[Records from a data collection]

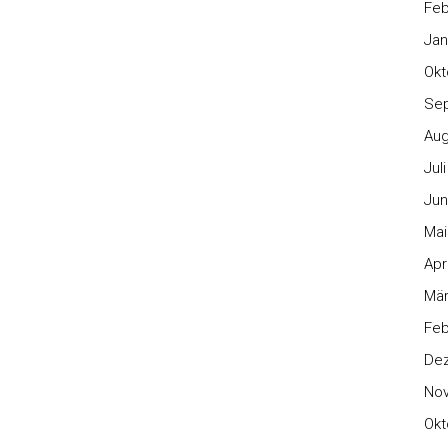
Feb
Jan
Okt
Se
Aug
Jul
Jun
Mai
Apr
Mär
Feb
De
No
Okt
==
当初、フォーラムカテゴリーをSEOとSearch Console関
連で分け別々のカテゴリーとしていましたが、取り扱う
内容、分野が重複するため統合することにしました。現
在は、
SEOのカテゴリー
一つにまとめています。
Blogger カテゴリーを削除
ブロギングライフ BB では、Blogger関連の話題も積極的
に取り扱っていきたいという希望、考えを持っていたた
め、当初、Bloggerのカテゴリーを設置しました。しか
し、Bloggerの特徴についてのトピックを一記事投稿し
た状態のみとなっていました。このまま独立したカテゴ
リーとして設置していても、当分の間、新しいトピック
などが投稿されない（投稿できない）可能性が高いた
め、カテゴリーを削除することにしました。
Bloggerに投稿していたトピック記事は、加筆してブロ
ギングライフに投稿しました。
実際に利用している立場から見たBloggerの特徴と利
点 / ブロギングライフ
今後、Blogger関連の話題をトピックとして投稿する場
...
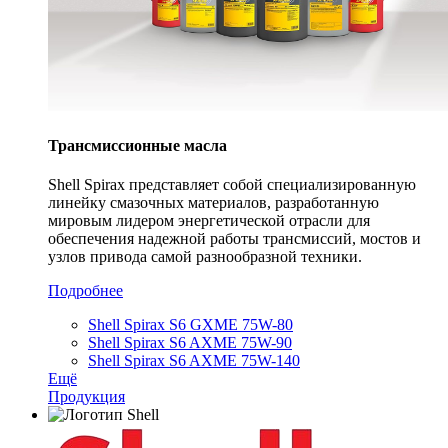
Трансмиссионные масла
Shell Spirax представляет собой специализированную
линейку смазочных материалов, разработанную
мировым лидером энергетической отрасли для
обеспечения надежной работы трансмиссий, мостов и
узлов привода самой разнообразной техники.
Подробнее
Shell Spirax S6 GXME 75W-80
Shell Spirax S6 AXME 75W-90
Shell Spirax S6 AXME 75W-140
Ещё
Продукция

* [Task] Whenever a line includes the word "AXME", pull it out of the entries.

* [Task response]
Shell Spirax S6 AXME 75W-90
Shell Spirax S6 AXME 75W-140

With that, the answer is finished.